In recent years, Chhattisgarh police has been under a cloud for human rights violations in the conflict zone of Bastar. So far, the allegations have not been proved in a court of law, making it virtually impossible for victims to claim compensation. But on Friday, for the first time, the High Court of Chhattisgarh directed the state government to compensate the widows of three men allegedly killed by the police.

The women went to court in April 2008 alleging their husbands were killed by an assistant sub-inspector and two special police officers. Two years later, hearings in the case continue and the culpability of the police is yet to be established. But on Friday, the court took note of the "pitiable condition" of the tribal women. In an interim order, it asked the district collector to "take appropriate steps for extension of relief whatsoever is provided under state policy".

The case relates to murders that took place in a Salwa Judum camp in Matwada in Bijapur in March 2008. Bijapur is the district that witnessed the maximum violence in clashes between Salwa Judum and Maoists during 2006-2008.

Police records show an FIR filed on March 19, 2008, by Aayete Madkamee, stating that her husband Madda and two other men were picked up from the camp at night and killed by Maoists for attending Salwa Judum rallies. Aayete alleged that the FIR was not filed by her but concocted by the police. She said her husband and two others were killed not by Maoists but by ASI Ghanshyam Patel and a group of SPOs.

Aayete filed a writ petition along with the widows of the other dead men, and Kudiyam Somdu, a man who survived the incident with three broken ribs and bullet injuries. The victims were helped by an NGO, Vanvasi Chetna Ashram, which is co-petitioner in this case as well as at least a dozen others, according to its lawyer Sourabh Dangi.

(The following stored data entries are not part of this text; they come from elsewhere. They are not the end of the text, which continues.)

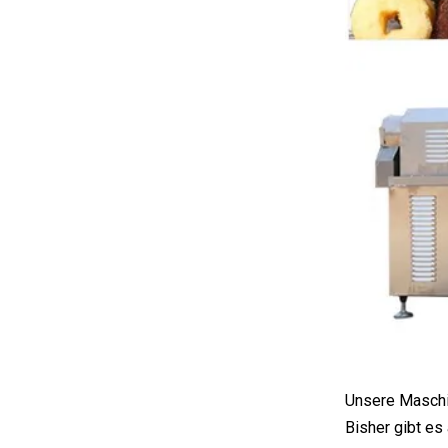
Unsere Maschin
Bisher gibt es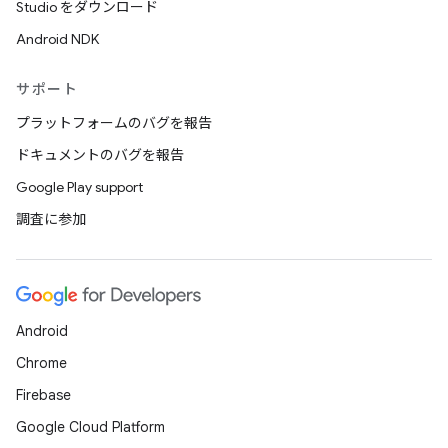
Studio をダウンロード
Android NDK
サポート
プラットフォームのバグを報告
ドキュメントのバグを報告
Google Play support
調査に参加
Android
Chrome
Firebase
Google Cloud Platform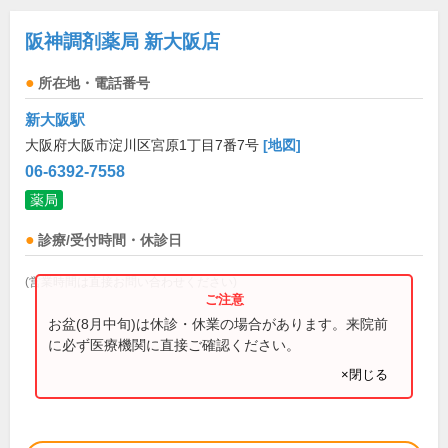
阪神調剤薬局 新大阪店
所在地・電話番号
新大阪駅
大阪府大阪市淀川区宮原1丁目7番7号
[地図]
06-6392-7558
薬局
診療/受付時間・休診日
(営業時間は直接お問い合わせください)
お盆(8月中旬)は休診・休業の場合があります。来院前
に必ず医療機関に直接ご確認ください。
×閉じる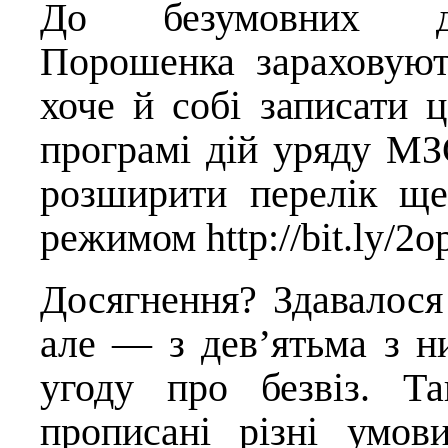
До безумовних дос
Порошенка зараховуют
хоче й собі записати 
програмі дій уряду МЗС
розширити перелік ще
режимом
http://bit.ly/
Досягнення? Здавалося
але — з дев’ятьма з н
угоду про безвіз. 
прописані різні умов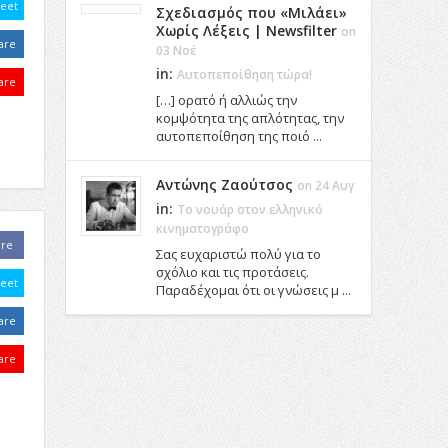
eet
Σχεδιασμός που «Μιλάει»
Χωρίς Λέξεις | Newsfilter
on
are
03 Νοέ
in:
Αυτοπεποίθηση τώρα!
are
[…] ορατό ή αλλιώς την
κομψότητα της απλότητας, την
αυτοπεποίθηση της ποιό ...
Αντώνης Ζαούτσος
on 24 Αυγ
in:
Το νουάρ στον ελληνικό
κινηματογράφο
are
Σας ευχαριστώ πολύ για το
σχόλιο και τις προτάσεις.
eet
Παραδέχομαι ότι οι γνώσεις μ ...
are
are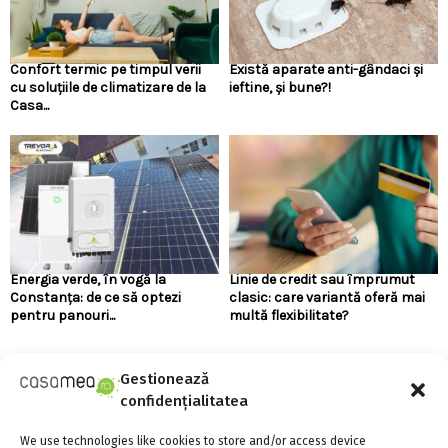
Confort termic pe timpul verii
Există aparate anti-gândaci și
cu soluțiile de climatizare de la
ieftine, și bune?!
Casa...
Energia verde, în vogă la
Linie de credit sau împrumut
Constanța: de ce să optezi
clasic: care variantă oferă mai
pentru panouri...
multă flexibilitate?
Gestionează
URMARESTE-NE PE FACEBOOK
confidențialitatea
We use technologies like cookies to store and/or access device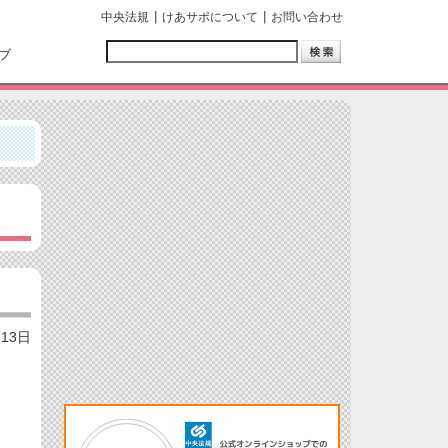
中央法規
けあサポについて
お問い合わせ
ブ
月13日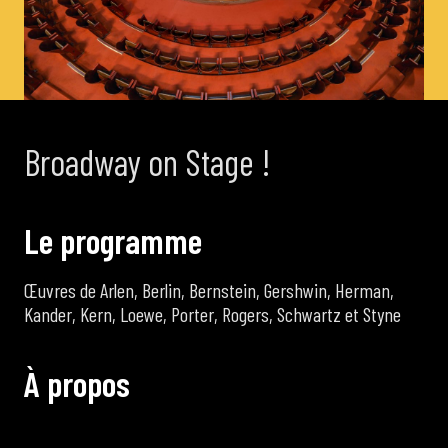
de Cortot
Concerts de midi et demi
Broadway on Stage !
Scolaires / Pass Culture
Piano Solo Jazz
L
e
p
r
o
g
r
a
m
m
e
Œuvres de Arlen, Berlin, Bernstein, Gershwin, Herman,
La salle
Kander, Kern, Loewe, Porter, Rogers, Schwartz et Styne
L’événementiel
À
p
r
o
p
o
s
Les contacts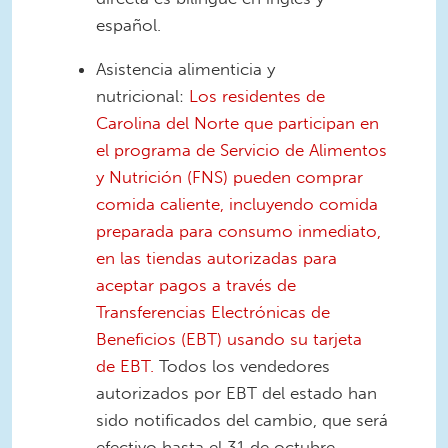
español.
Asistencia alimenticia y
nutricional:
Los residentes de
Carolina del Norte que participan en
el programa de Servicio de Alimentos
y Nutrición (FNS) pueden comprar
comida caliente, incluyendo comida
preparada para consumo inmediato,
en las tiendas autorizadas para
aceptar pagos a través de
Transferencias Electrónicas de
Beneficios (EBT) usando su tarjeta
de EBT.
Todos los vendedores
autorizados por EBT del estado han
sido notificados del cambio, que será
efectivo hasta el 31 de octubre.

Apart from the cases being heard by the high court, a writ petition was filed in 2007 in the Supreme Court by Delhi-based sociologist Nandini Sundar and others, alleging large-scale killings by Salwa Judum and the police. A team of the National Human Rights Commission travelled to Bastar in the summer of 2008 to investigate the allegations on behalf of the Supreme Court. It found many allegations were "based on hearsay", several others were unsubstantiated or unverifiable, but asked for an inquiry into "some instances of extra-judicial killings by the police".

The Matwada murders is one of the cases where the NHRC team found the allegations to be "prima facie true". In its report, it questions the police version that Maoists killed the three men. It points out that the houses of the men were barely 30 metres from a police watch tower, and a CRPF sentry stayed on guard on the road leading to the camp.